Saved data entries:
☆ ☆ ☆ ☆

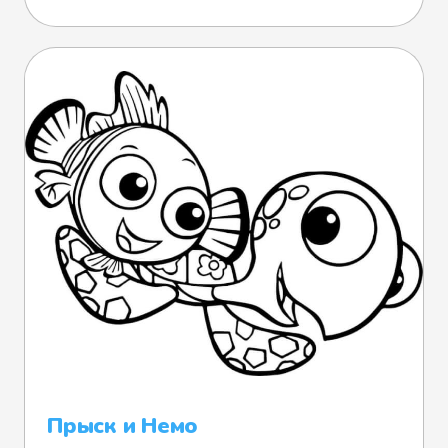
Прыск и Немо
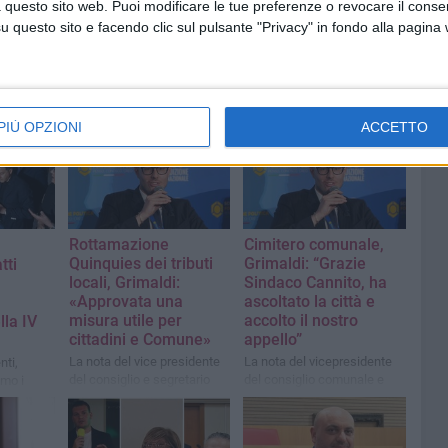
 questo sito web. Puoi modificare le tue preferenze o revocare il conse
questo sito e facendo clic sul pulsante "Privacy" in fondo alla pagina
PIÙ OPZIONI
ACCETTO
Rottamazione
Cimitero comunale,
Quinquies dei tributi
Grimaldi: “Grazie
tti
locali, Grimaldi:
Sindaco Cannito, ha
«Approvata una
ascoltato la città e
misura utile per
accolto il nostro
lla IV
cittadini e Comune»
appello”
La nota del vice presidente
La nota del vicepresidente
nti,
del consiglio e segretario
del consiglio comunale e
emo i
provinciale della Lega
segretario provinciale della
Lega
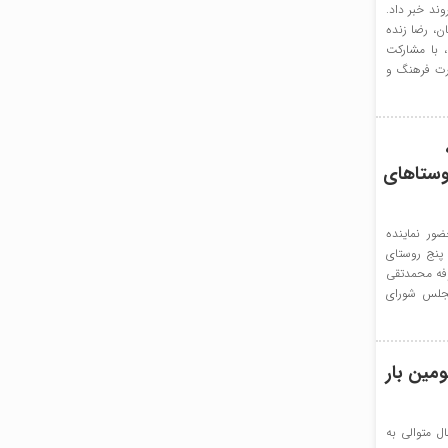
وند خبر داد.
ان، رضا زنده
 با مشارکت
ارت فرهنگ و
وستاهای
ور نماینده
 پنج روستای
وفه محمدتقی
مجلس شورای
ومین بار
ل متوالی به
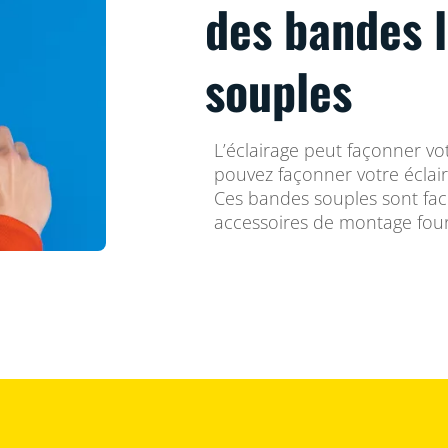
des bandes 
souples
L’éclairage peut façonner vot
pouvez façonner votre éclair
Ces bandes souples sont facil
accessoires de montage four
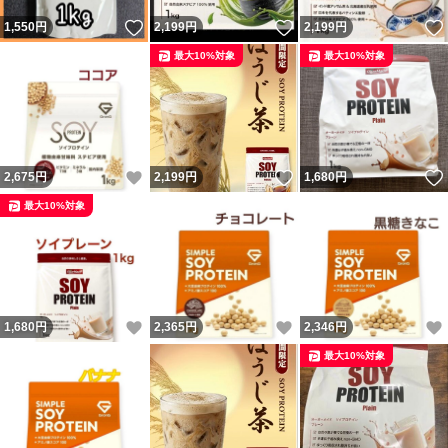
いいね！
いいね！
1,550
円
2,199
円
2,199
円
最大10%対象
最大10%対象
いいね！
いいね！
2,675
円
2,199
円
1,680
円
最大10%対象
いいね！
いいね！
1,680
円
2,365
円
2,346
円
最大10%対象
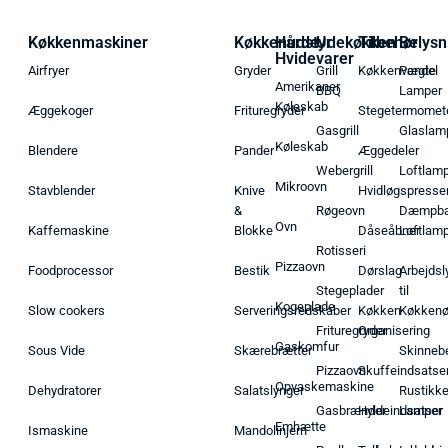
Køkkenmaskiner
Køkkenudstyr
Hårde
Udekøkken
Tilbehør
Belysn
Hvidevarer
Airfryer
Gryder
Grill
Køkkenvægte
Pendel
Amerikaner
BBQ
Lamper
Køleskab
Æggekoger
Frituregryder
Stegetermomet
Gasgrill
Glaslam
Køleskab
Blendere
Pander
Æggedeler
Webergrill
Loftlam
Mikroovn
Stavblender
Knive
Hvidløgspresse
&
Røgeovn
Dæmpba
Ovn
Kaffemaskine
Blokke
Dåseåbner
Loftlam
Rotisseri
Pizzaovn
Foodprocessor
Bestik
Dørslag
Arbejdsl
Stegeplader
til
Kogeplade
Slow cookers
Serveringsredskaber
Køkken
Køkken
Frituregryder
Organisering
Gaskomfur
Sous Vide
Skærebrætter
Skinneb
Pizzaovn
Skuffeindsatse
Opvaskemaskine
Dehydratorer
Salatslynger
Rustikk
Gasbrænder
Hyldeindsatser
Lamper
Emhætte
Ismaskine
Mandolinjern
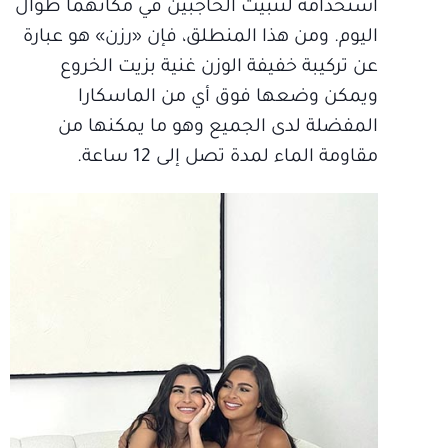
استخدامه لتثبيت الحاجبين في مكانهما طوال
اليوم. ومن هذا المنطلق، فإن «رزن» هو عبارة
عن تركيبة خفيفة الوزن غنية بزيت الخروع
ويمكن وضعها فوق أي من الماسكارا
المفضلة لدى الجميع وهو ما يمكنها من
مقاومة الماء لمدة تصل إلى 12 ساعة.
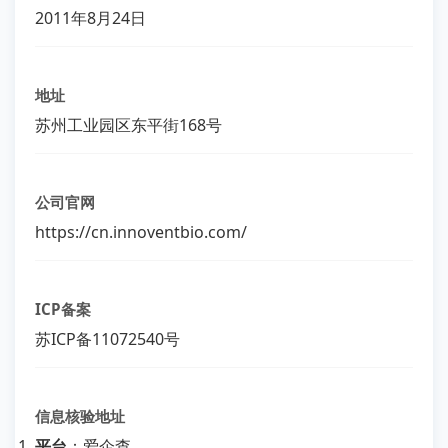
2011年8月24日
地址
苏州工业园区东平街168号
公司官网
https://cn.innoventbio.com/
ICP备案
苏ICP备11072540号
信息核验地址
平台
：爱企查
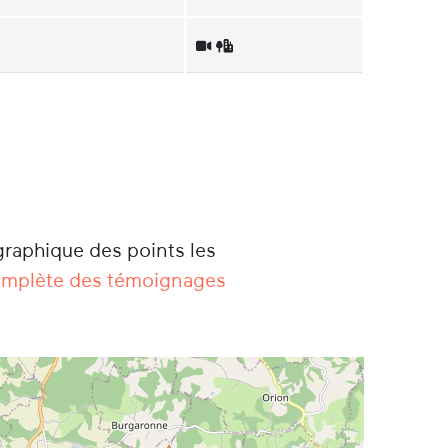
graphique des points les
complète des témoignages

☆ ☆ ☆ ☆

What to do: Gather each line in these records that contains the string "sito".

Solution to the problem:
 questo sito web. Puoi modificare le tue preferenze o revocare il conse
questo sito e facendo clic sul pulsante "Privacy" in fondo alla pagina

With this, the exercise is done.